## Assignment
Retype the records below exactly as they appear, but leave out any pictures.

[Material for the task — start]

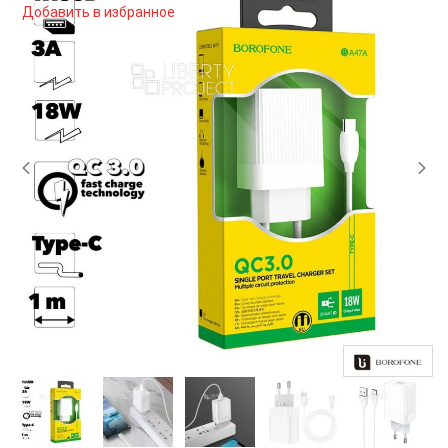
Добавить в избранное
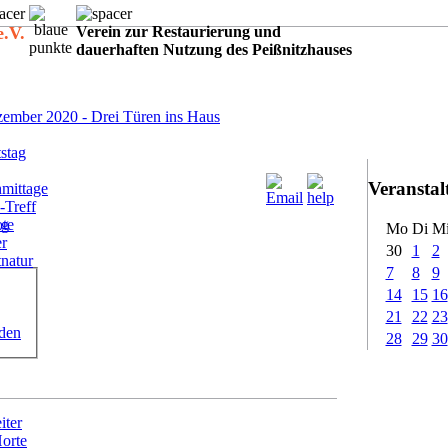
e.V.
Verein zur Restaurierung und
dauerhaften Nutzung des Peißnitzhauses
:
ember 2020 - Drei Türen ins Haus
stag
Veransta
mittage
-Treff
ote
ig
Mo
Di
M
er
30
1
2
tnatur
7
8
9
14
15
16
21
22
23
rden
28
29
30
iter
Horte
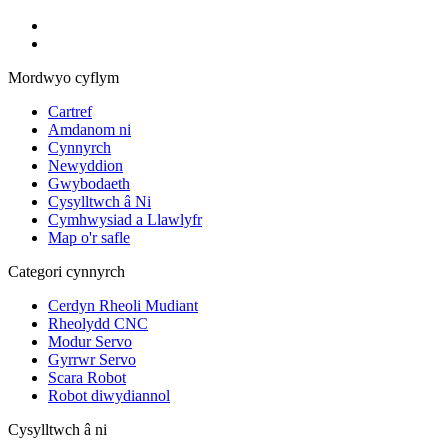
Mordwyo cyflym
Cartref
Amdanom ni
Cynnyrch
Newyddion
Gwybodaeth
Cysylltwch â Ni
Cymhwysiad a Llawlyfr
Map o'r safle
Categori cynnyrch
Cerdyn Rheoli Mudiant
Rheolydd CNC
Modur Servo
Gyrrwr Servo
Scara Robot
Robot diwydiannol
Cysylltwch â ni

[Material for the task — finish]

## Solved problem
Добавить в избранное
e.V.
Verein zur Restaurierung und
dauerhaften Nutzung des Peißnitzhauses
:
ember 2020 - Drei Türen ins Haus
stag
Veransta
mittage
-Treff
ote
ig
Mo
Di
M
er
30
1
2
tnatur
7
8
9
14
15
16
21
22
23
rden
28
29
30
iter
Horte
Mordwyo cyflym
Cartref
Amdanom ni
Cynnyrch
Newyddion
Gwybodaeth
Cysylltwch â Ni
Cymhwysiad a Llawlyfr
Map o'r safle
Categori cynnyrch
Cerdyn Rheoli Mudiant
Rheolydd CNC
Modur Servo
Gyrrwr Servo
Scara Robot
Robot diwydiannol
Cysylltwch â ni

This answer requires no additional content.